My new answer to just about anything?
Yeah.
It's been another one of those weeks of sleepless nights, busy days, and general chaos and pandemonium. So for self preservation and and the doctoring of my frayed nerves, I declare that this week is officially whatever dude week in la casa de Groz.
It's a feeble attempt at letting stress roll off my back like water off a duck, but it's an attempt. Want to join me? It's easy. Whatever the crisis de'jour, take a breath and say "whatever dude" and walk away for minute. Of course this phrase is useless in life threatening situations. But since I only face 6 or 7 of those a day, I can safely use whatever dude 90% of the time. So unless it involves blood, bankruptcy or a toddler in the street, I'm saying whatever dude and taking it in stride.
I even made whatever dude flair for Facebook. Now there's a great example of my prudent time management skills! And for the record, there are no caps in whatever dude because it's such a casual, no-stress phrase that it doesn't even require proper punctuation or grammar! It's just that laid back. Yeah, it is. Oh, and girls can be "dudes" in the jovial buddy/buddy sense (or is it since?) so don't ruin a perfectly good saying by alternating "dudette" for dude. It doesn't work and would sound weird.
Oh.
So... you're thinking I sound weird?
whatever dude
four things | twelve (Christmas edition)
1 day ago
6 comments:
We're studying the Sermon on the Mount at church and we're supposed to be peacemakers this week... I think a "Whatever, Dude" week would fit that perfectly!
Sorry - I can't resist the grammar thing. My mother taught reading and would beat me if I didn't do right, you know?
Love it.

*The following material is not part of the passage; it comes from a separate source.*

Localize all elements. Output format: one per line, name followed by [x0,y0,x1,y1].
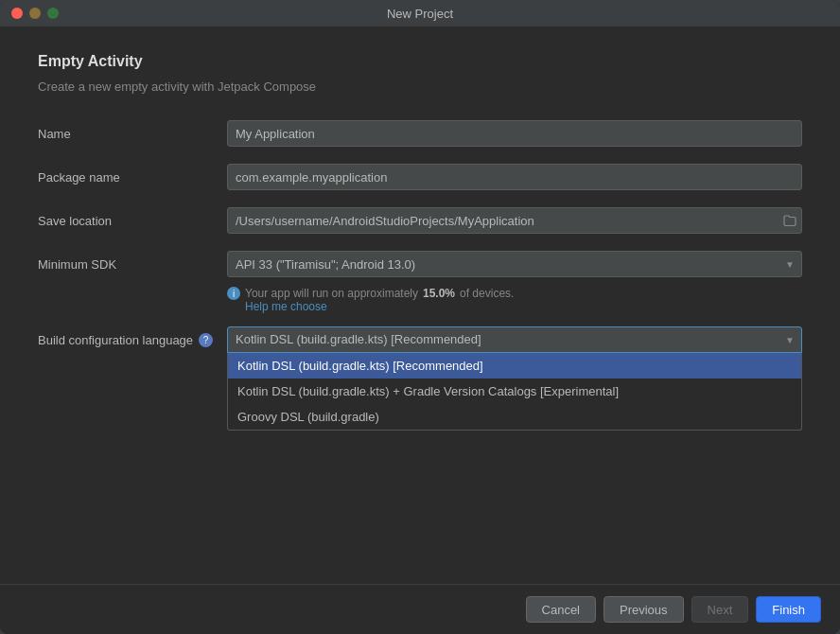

I need to adopt that for a day or five.
Love it!
I have to say, though, your post about taking the day off was one of my favorite posts ever. I have been working on having more days like that since school started, and it has made all the difference. Have a good one, Dude!
Now, if your REALLY want to have the proper attitude, when something happens instead of saying "whatever dude", you can simply raise your hand to your forhead with 3 fingers extended, making a "w" and then turning your hand sideways to make an "e" from those same 3 fingers. This is much more lackadaisical!!! (I won't add the "m" and "l" like they do in 'Camp Rock'! - I have a feeling you've seen this movie too!)
I SO understand. Bran told me he wasnt' a "dude" the other day. During that particluarly trying time I just said, "wtf-ever dude" and left the room. Maturity at it's finest? Not so much. But seriously, I c what ur sayin, dude.